__Source material__:
- - - - - - -
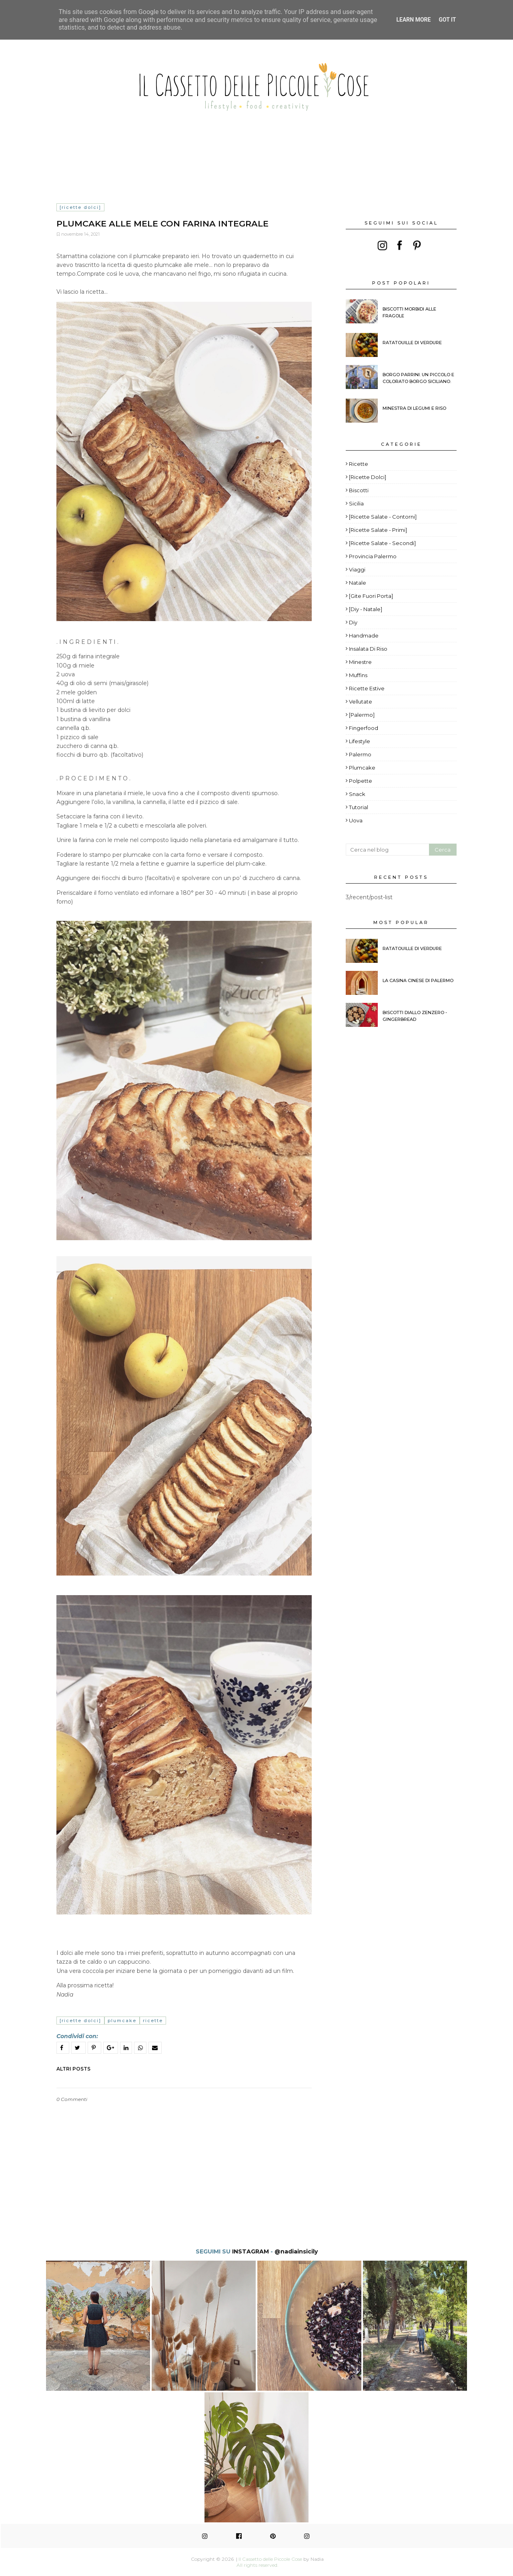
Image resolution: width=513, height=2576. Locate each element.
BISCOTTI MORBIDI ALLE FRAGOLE (409, 312)
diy (353, 622)
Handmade (364, 635)
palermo (360, 754)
- - - - - - -
When you repeat the material, keep every word exact and drop the pictures.

__Solution below__:
Image resolution: width=513, height=2576. Locate each element.
BISCOTTI MORBIDI ALLE FRAGOLE (409, 312)
diy (353, 622)
Handmade (364, 635)
palermo (360, 754)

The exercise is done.